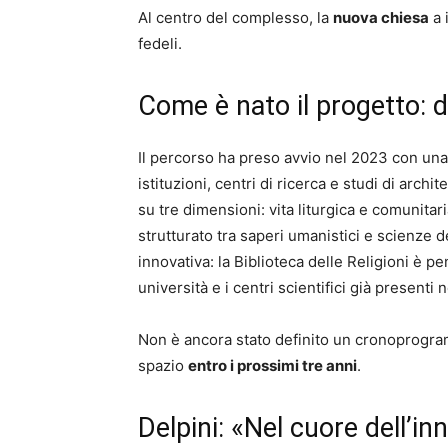
Al centro del complesso, la
nuova chiesa
a 
fedeli.
Come è nato il progetto: da
Il percorso ha preso avvio nel 2023 con un
istituzioni, centri di ricerca e studi di arch
su tre dimensioni: vita liturgica e comunitar
strutturato tra saperi umanistici e scienze d
innovativa: la Biblioteca delle Religioni è pe
università e i centri scientifici già presenti n
Non è ancora stato definito un cronoprogram
spazio
entro i prossimi tre anni
.
Delpini: «Nel cuore dell’i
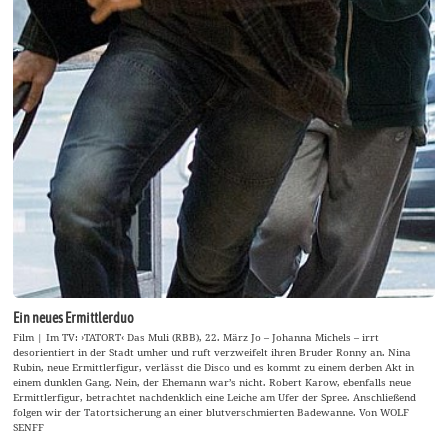
Ein neues Ermittlerduo
Film | Im TV: ›TATORT‹ Das Muli (RBB), 22. März Jo – Johanna Michels – irrt
desorientiert in der Stadt umher und ruft verzweifelt ihren Bruder Ronny an. Nina
Rubin, neue Ermittlerfigur, verlässt die Disco und es kommt zu einem derben Akt in
einem dunklen Gang. Nein, der Ehemann war’s nicht. Robert Karow, ebenfalls neue
Ermittlerfigur, betrachtet nachdenklich eine Leiche am Ufer der Spree. Anschließend
folgen wir der Tatortsicherung an einer blutverschmierten Badewanne. Von WOLF
SENFF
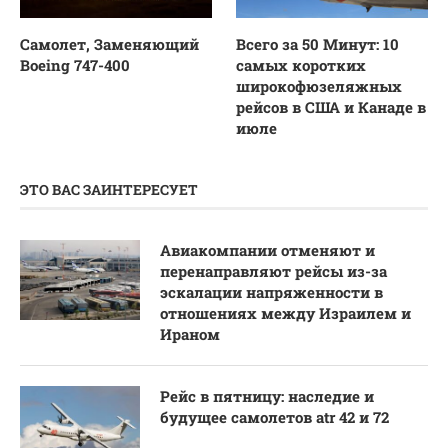
Самолет, Заменяющий
Всего за 50 Минут: 10
Boeing 747-400
самых коротких
широкофюзеляжных
рейсов в США и Канаде в
июле
ЭТО ВАС ЗАИНТЕРЕСУЕТ
Авиакомпании отменяют и
перенаправляют рейсы из-за
эскалации напряженности в
отношениях между Израилем и
Ираном
Рейс в пятницу: наследие и
будущее самолетов atr 42 и 72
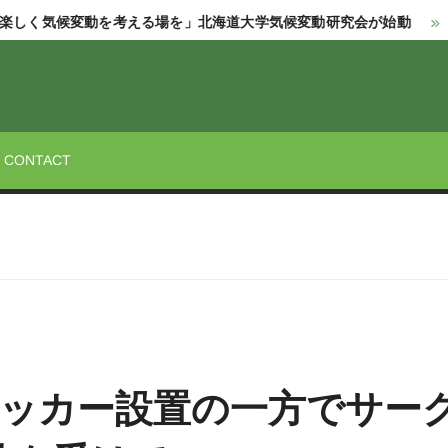
候変動を考える場を」北海道大学気候変動研究会が始動
夜の北大
STREET
CONTACT
ッカー設置の一方でサー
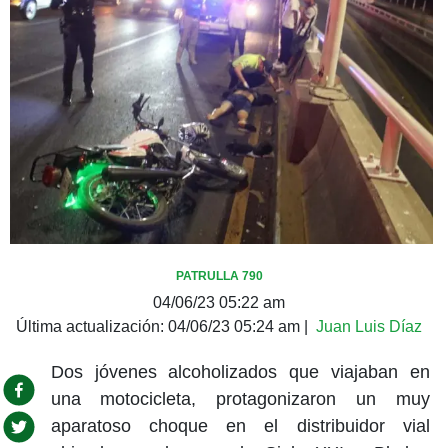
PATRULLA 790
04/06/23 05:22 am
Última actualización:
04/06/23 05:24 am
|
Juan Luis Díaz
Dos jóvenes alcoholizados que viajaban en
una motocicleta, protagonizaron un muy
aparatoso choque en el distribuidor vial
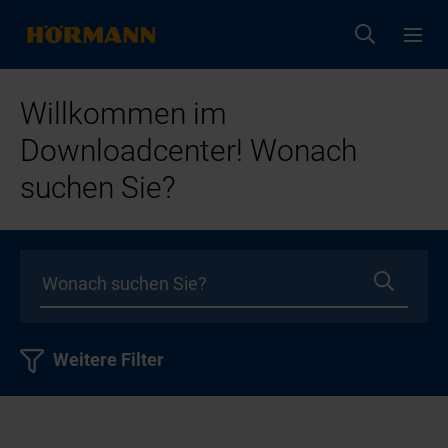
Willkommen im
Downloadcenter! Wonach
suchen Sie?
Weitere Filter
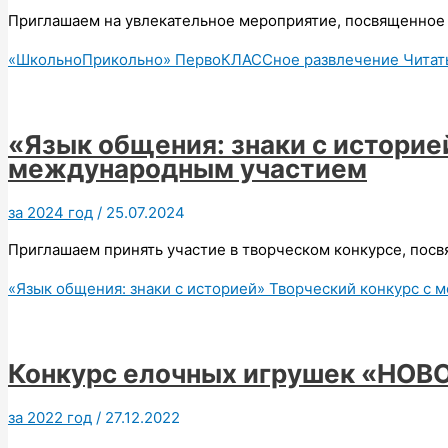
Приглашаем на увлекательное мероприятие, посвященное 
«ШкольноПрикольно» ПервоКЛАССное развлечение
Читать
«Язык общения: знаки с историе
международным участием
за 2024 год
/
25.07.2024
Приглашаем принять участие в творческом конкурсе, пос
«Язык общения: знаки с историей» Творческий конкурс с
Конкурс елочных игрушек «НО
за 2022 год
/
27.12.2022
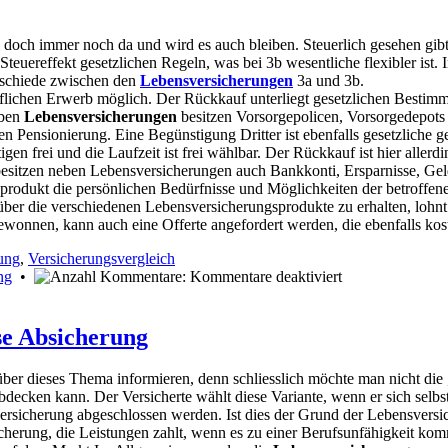
sie doch immer noch da und wird es auch bleiben. Steuerlich gesehen g
Steuereffekt gesetzlichen Regeln, was bei 3b wesentliche flexibler ist
rschiede zwischen den
Lebensversicherungen
3a und 3b.
flichen Erwerb möglich. Der Rückkauf unterliegt gesetzlichen Bestimmun
eben
Lebensversicherungen
besitzen Vorsorgepolicen, Vorsorgedepots 
 Pensionierung. Eine Begünstigung Dritter ist ebenfalls gesetzliche ger
n frei und die Laufzeit ist frei wählbar. Der Rückkauf ist hier allerdi
esitzen neben Lebensversicherungen auch Bankkonti, Ersparnisse, Gel
rodukt die persönlichen Bedürfnisse und Möglichkeiten der betroffe
ber die verschiedenen Lebensversicherungsprodukte zu erhalten, lohnt
wonnen, kann auch eine Offerte angefordert werden, die ebenfalls kos
ung
,
Versicherungsvergleich
für
ng
•
Kommentare deaktiviert
Sparen
mit
der
se Absicherung
Lebensversicher
 über dieses Thema informieren, denn schliesslich möchte man nicht die 
decken kann. Der Versicherte wählt diese Variante, wenn er sich selbs
ersicherung abgeschlossen werden. Ist dies der Grund der Lebensversic
cherung, die Leistungen zahlt, wenn es zu einer Berufsunfähigkeit komm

■ Directions:
Exact repeat of the material above: every line from the one with "Film | Im TV: ›TATORT‹" through the one with "широкофюзеляжных", endpoints included, and nothing more. No pictures.

■ Answer to the problem:
Film | Im TV: ›TATORT‹ Das Muli (RBB), 22. März Jo – Johanna Michels – irrt
desorientiert in der Stadt umher und ruft verzweifelt ihren Bruder Ronny an. Nina
Rubin, neue Ermittlerfigur, verlässt die Disco und es kommt zu einem derben Akt in
einem dunklen Gang. Nein, der Ehemann war’s nicht. Robert Karow, ebenfalls neue
Ermittlerfigur, betrachtet nachdenklich eine Leiche am Ufer der Spree. Anschließend
folgen wir der Tatortsicherung an einer blutverschmierten Badewanne. Von WOLF
SENFF
Самолет, Заменяющий
Всего за 50 Минут: 10
Boeing 747-400
самых коротких
широкофюзеляжных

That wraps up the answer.